Exercise requirements
The records must be retyped exactly, with no pictures included.

Material provided
=== Section Start ===

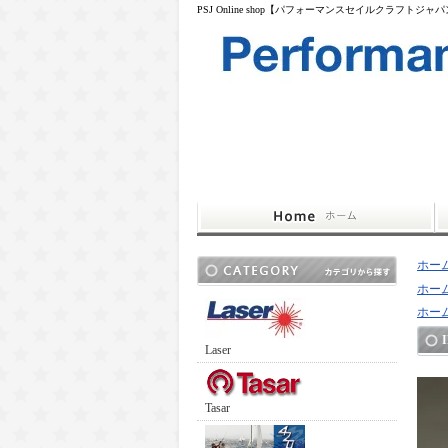
PSJ Online shop【パフォーマンスセイルクラフトジャ
ホー
ホー
ホー
Laser
Tasar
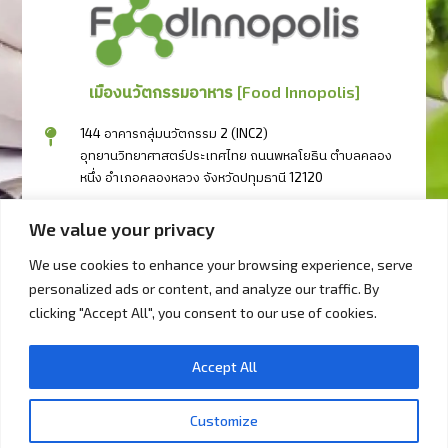
เมืองนวัตกรรมอาหาร [Food Innopolis]
144 อาคารกลุ่มนวัตกรรม 2 (INC2)
อุทยานวิทยาศาสตร์ประเทศไทย ถนนพหลโยธิน ตำบลคลอง
หนึ่ง อำเภอคลองหลวง จังหวัดปทุมธานี 12120
094-3417111
We value your privacy
094-3404333
094-2497333
We use cookies to enhance your browsing experience, serve
personalized ads or content, and analyze our traffic. By
bd@foodinnopolis.or.th
clicking "Accept All", you consent to our use of cookies.
วันจันทร์ - วันศุกร์ 09.00 น. – 17.00 น.
Accept All
Copyright © 2023 foodinnopolist.or.th. All right reserved.
Customize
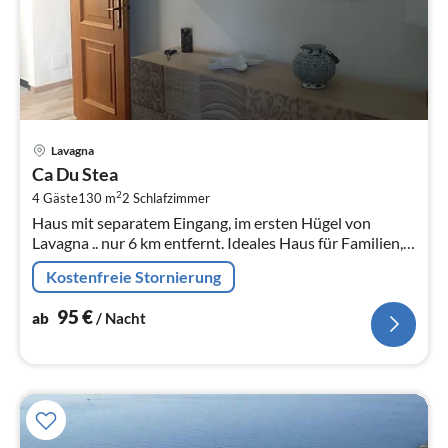
Pre
Lavagna
ab
Ca Du Stea
9
2
4 Gäste
130 m
2
Schlafzimmer
pr
Haus mit separatem Eingang, im ersten Hügel von
Na
Lavagna .. nur 6 km entfernt. Ideales Haus für Familien,
auf zwei Etagen mit Eingang - Küche und im
Kostenfreie Stornierung
Obergeschoss zwei Schlafzimmer, ...
95
€
ab
/ Nacht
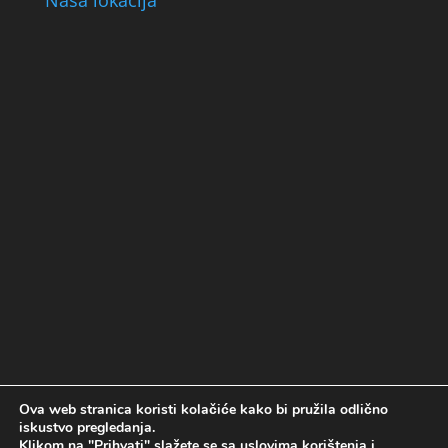
Ova web stranica koristi kolačiće kako bi pružila odlično
Politika kolačića
Politika privatnosti
iskustvo pregledanja.
Uslovi korištenja
Klikom na "Prihvati" slažete se sa uslovima korištenja i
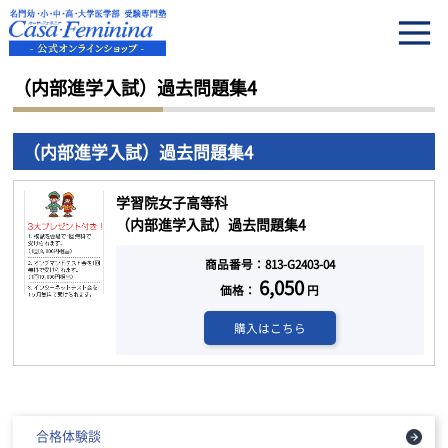
HOME
（内部進学入試）過去問題集4
（内部進学入試）過去問題集4
（内部進学入試）過去問題集4
学習院女子高等科
（内部進学入試）過去問題集4
商品番号：813-G2403-04
6,050
価格：
円
購入はこちら
合格体験談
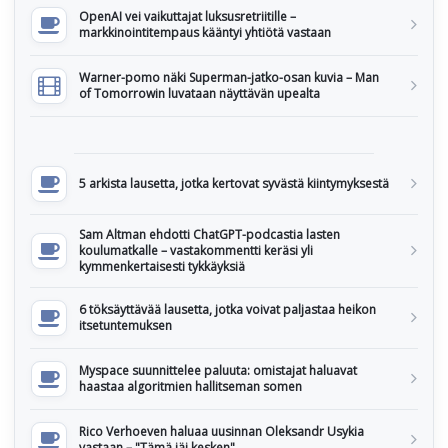
OpenAI vei vaikuttajat luksusretriitille –
markkinointitempaus kääntyi yhtiötä vastaan
Warner-pomo näki Superman-jatko-osan kuvia – Man
of Tomorrowin luvataan näyttävän upealta
5 arkista lausetta, jotka kertovat syvästä kiintymyksestä
Sam Altman ehdotti ChatGPT-podcastia lasten
koulumatkalle – vastakommentti keräsi yli
kymmenkertaisesti tykkäyksiä
6 töksäyttävää lausetta, jotka voivat paljastaa heikon
itsetuntemuksen
Myspace suunnittelee paluuta: omistajat haluavat
haastaa algoritmien hallitseman somen
Rico Verhoeven haluaa uusinnan Oleksandr Usykia
vastaan – "Tämä jäi kesken"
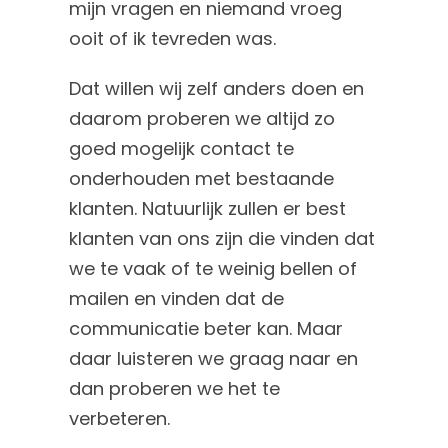
mijn vragen en niemand vroeg
ooit of ik tevreden was.
Dat willen wij zelf anders doen en
daarom proberen we altijd zo
goed mogelijk contact te
onderhouden met bestaande
klanten. Natuurlijk zullen er best
klanten van ons zijn die vinden dat
we te vaak of te weinig bellen of
mailen en vinden dat de
communicatie beter kan. Maar
daar luisteren we graag naar en
dan proberen we het te
verbeteren.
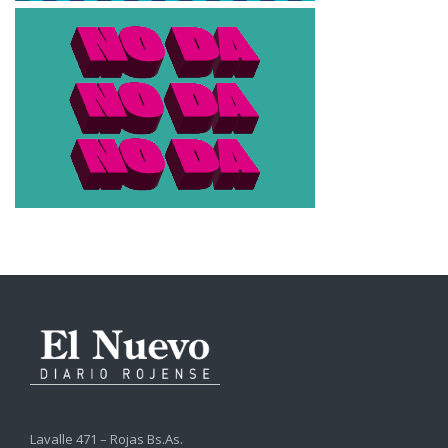
Lavalle 471 – Rojas Bs.As.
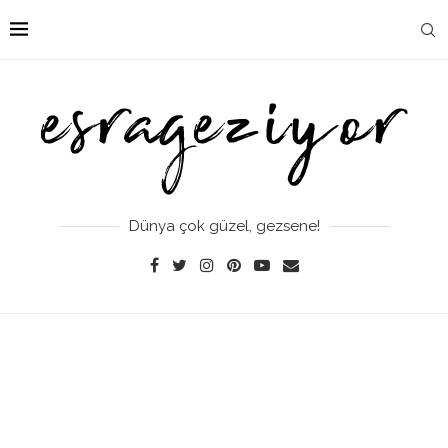
Dünya çok güzel, gezsene!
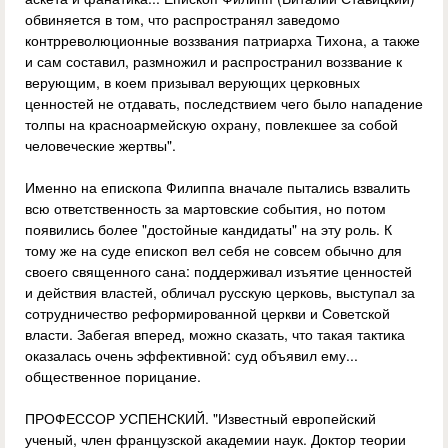
обвиняется в том, что распространял заведомо
контрреволюционные воззвания патриарха Тихона, а также
и сам составил, размножил и распространил воззвание к
верующим, в коем призывал верующих церковных
ценностей не отдавать, последствием чего было нападение
толпы на красноармейскую охрану, повлекшее за собой
человеческие жертвы".
Именно на епископа Филиппа вначале пытались взвалить
всю ответственность за мартовские события, но потом
появились более "достойные кандидаты" на эту роль. К
тому же на суде епископ вел себя не совсем обычно для
своего священного сана: поддерживал изъятие ценностей
и действия властей, обличал русскую церковь, выступал за
сотрудничество реформированной церкви и Советской
власти. Забегая вперед, можно сказать, что такая тактика
оказалась очень эффективной: суд объявил ему...
общественное порицание.
ПРОФЕССОР УСПЕНСКИЙ. "Известный европейский
ученый, член французской академии наук. Доктор теории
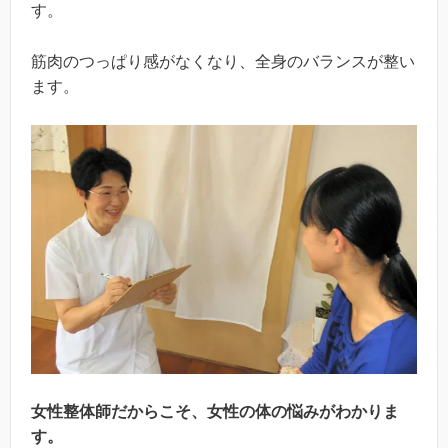
す。
筋肉のつっぱり感がなくなり、全身のバランスが整い
ます。
女性整体師だからこそ、女性の体の悩みがわかりま
す。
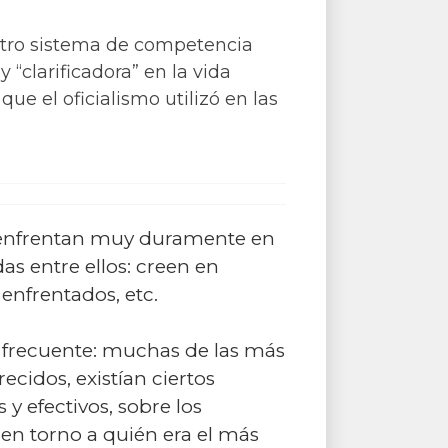
estro sistema de competencia
“clarificadora” en la vida
que el oficialismo utilizó en las
e enfrentan muy duramente en
s entre ellos: creen en
 enfrentados, etc.
s frecuente: muchas de las más
cidos, existían ciertos
 y efectivos, sobre los
 en torno a quién era el más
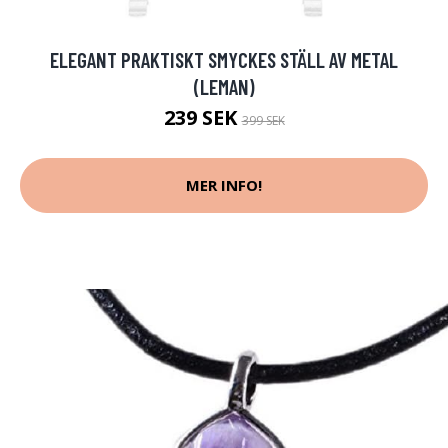
ELEGANT PRAKTISKT SMYCKES STÄLL AV METAL
(LEMAN)
239 SEK
399 SEK
MER INFO!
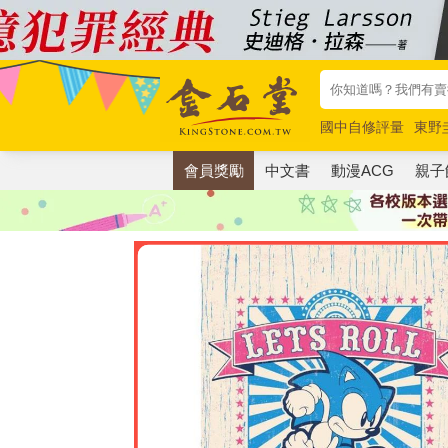
國中自修評量
東野
唯紅花綻放
奧德賽
會員獎勵
中文書
動漫ACG
親子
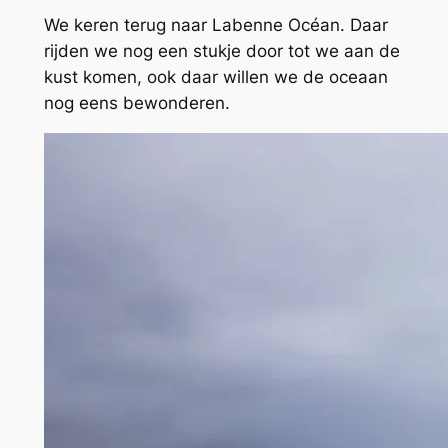
We keren terug naar Labenne Océan. Daar
rijden we nog een stukje door tot we aan de
kust komen, ook daar willen we de oceaan
nog eens bewonderen.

=== Section End ===

Reply to the exercise
PSJ Online shop【パフォーマンスセイルクラフトジャ
ホー
ホー
ホー
Laser
Tasar
เมืองนวัตกรรมอาหาร [Food Innopolis]
144 อาคารกลุ่มนวัตกรรม 2 (INC2)
อุทยานวิทยาศาสตร์ประเทศไทย ถนนพหลโยธิน ตำบลคลอง
หนึ่ง อำเภอคลองหลวง จังหวัดปทุมธานี 12120
094-3417111
We value your privacy
094-3404333
094-2497333
We use cookies to enhance your browsing experience, serve
personalized ads or content, and analyze our traffic. By
bd@foodinnopolis.or.th
clicking "Accept All", you consent to our use of cookies.
วันจันทร์ - วันศุกร์ 09.00 น. – 17.00 น.
Accept All
Copyright © 2023 foodinnopolist.or.th. All right reserved.
Customize
Pre
Lavagna
ab
Ca Du Stea
9
2
4 Gäste
130 m
2
Schlafzimmer
pr
Haus mit separatem Eingang, im ersten Hügel von
Na
Lavagna .. nur 6 km entfernt. Ideales Haus für Familien,
auf zwei Etagen mit Eingang - Küche und im
Kostenfreie Stornierung
Obergeschoss zwei Schlafzimmer, ...
95
€
ab
/ Nacht
Ova web stranica koristi kolačiće kako bi pružila odlično
Politika kolačića
Politika privatnosti
iskustvo pregledanja.
Uslovi korištenja
Klikom na "Prihvati" slažete se sa uslovima korištenja i
HOME
（内部進学入試）過去問題集4
（内部進学入試）過去問題集4
（内部進学入試）過去問題集4
学習院女子高等科
（内部進学入試）過去問題集4
商品番号：813-G2403-04
6,050
価格：
円
購入はこちら
合格体験談
OpenAI vei vaikuttajat luksusretriitille –
markkinointitempaus kääntyi yhtiötä vastaan
Warner-pomo näki Superman-jatko-osan kuvia – Man
of Tomorrowin luvataan näyttävän upealta
5 arkista lausetta, jotka kertovat syvästä kiintymyksestä
Sam Altman ehdotti ChatGPT-podcastia lasten
koulumatkalle – vastakommentti keräsi yli
kymmenkertaisesti tykkäyksiä
6 töksäyttävää lausetta, jotka voivat paljastaa heikon
itsetuntemuksen
Myspace suunnittelee paluuta: omistajat haluavat
haastaa algoritmien hallitseman somen
Rico Verhoeven haluaa uusinnan Oleksandr Usykia
vastaan – "Tämä jäi kesken"
mijn vragen en niemand vroeg
ooit of ik tevreden was.
Dat willen wij zelf anders doen en
daarom proberen we altijd zo
goed mogelijk contact te
onderhouden met bestaande
klanten. Natuurlijk zullen er best
klanten van ons zijn die vinden dat
we te vaak of te weinig bellen of
mailen en vinden dat de
communicatie beter kan. Maar
daar luisteren we graag naar en
dan proberen we het te
verbeteren.
Lavalle 471 – Rojas Bs.As.
Dünya çok güzel, gezsene!
обвиняется в том, что распространял заведомо
контрреволюционные воззвания патриарха Тихона, а также
и сам составил, размножил и распространил воззвание к
верующим, в коем призывал верующих церковных
ценностей не отдавать, последствием чего было нападение
толпы на красноармейскую охрану, повлекшее за собой
человеческие жертвы".
Именно на епископа Филиппа вначале пытались взвалить
всю ответственность за мартовские события, но потом
появились более "достойные кандидаты" на эту роль. К
тому же на суде епископ вел себя не совсем обычно для
своего священного сана: поддерживал изъятие ценностей
и действия властей, обличал русскую церковь, выступал за
сотрудничество реформированной церкви и Советской
власти. Забегая вперед, можно сказать, что такая тактика
оказалась очень эффективной: суд объявил ему...
общественное порицание.
ПРОФЕССОР УСПЕНСКИЙ. "Известный европейский
ученый, член французской академии наук. Доктор теории
す。
筋肉のつっぱり感がなくなり、全身のバランスが整い
ます。
女性整体師だからこそ、女性の体の悩みがわかりま
す。
estro sistema de competencia
“clarificadora” en la vida
que el oficialismo utilizó en las
e enfrentan muy duramente en
s entre ellos: creen en
 enfrentados, etc.
s frecuente: muchas de las más
cidos, existían ciertos
 y efectivos, sobre los
 en torno a quién era el más
ELEGANT PRAKTISKT SMYCKES STÄLL AV METAL
(LEMAN)
239 SEK
399 SEK
MER INFO!
國中自修評量
東野
唯紅花綻放
奧德賽
會員獎勵
中文書
動漫ACG
親子
We keren terug naar Labenne Océan. Daar
rijden we nog een stukje door tot we aan de
kust komen, ook daar willen we de oceaan
nog eens bewonderen.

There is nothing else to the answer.